Si chiama Joaquin Guzman, gia’ soprannominato dalla Dea (Divisione Antidroga) ‘El Chapo’, trafficante di droga messicano ritenuto pericoloso al tal punto da essere considerato un nuovo Al Capone.
El Chapo, 58 anni, e’ a capo del cartello di Sinaloa, considerato dall’intelligence americana come l’organizzazione criminale dedita al traffico di droga piu’ potente al mondo.
Il cartello gestisce con le sue forniture il commercio di narcotici a ‘Windy City’, cosi come viene soprannominata la principale citta’ dell’Illinois, e secondo i federali ha assoldato circa 100.000 membri di gang in citta’ per spacciare droga.

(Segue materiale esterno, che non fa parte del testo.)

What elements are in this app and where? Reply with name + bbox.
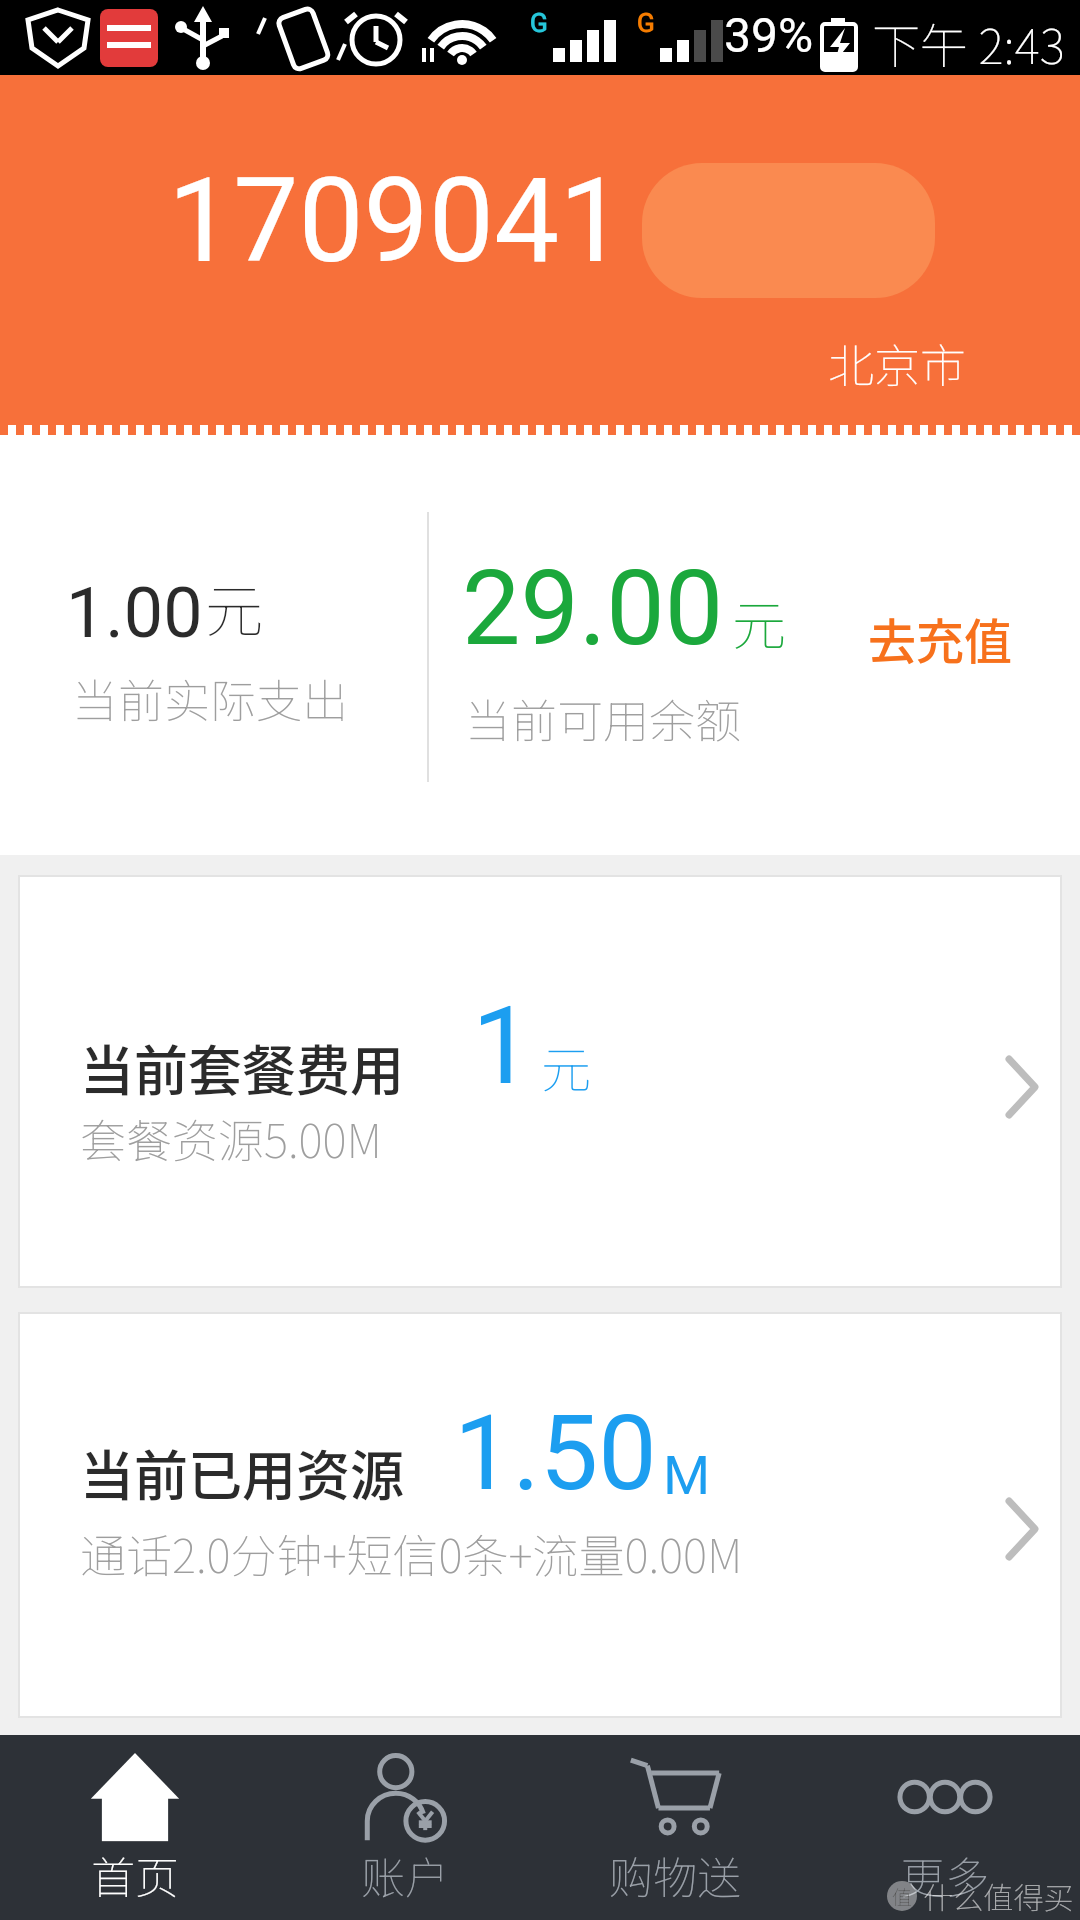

”Con quelle credenziali – ha detto Arthur Bilek della commissione del crimine di Chicago – e’ di fatto il nemico pubblico numero uno. Per il potere che ha e’ persino piu’ pericoloso di Al Capone”. A differenza di Al Capone, tuttavia, El Chapo non vive in citta’ ma tra le montagne del Messico. E’ stato gia’ arrestato una volta nel 2001 ma e’ riuscito a scappare nascosto in una cesta della lavanderia.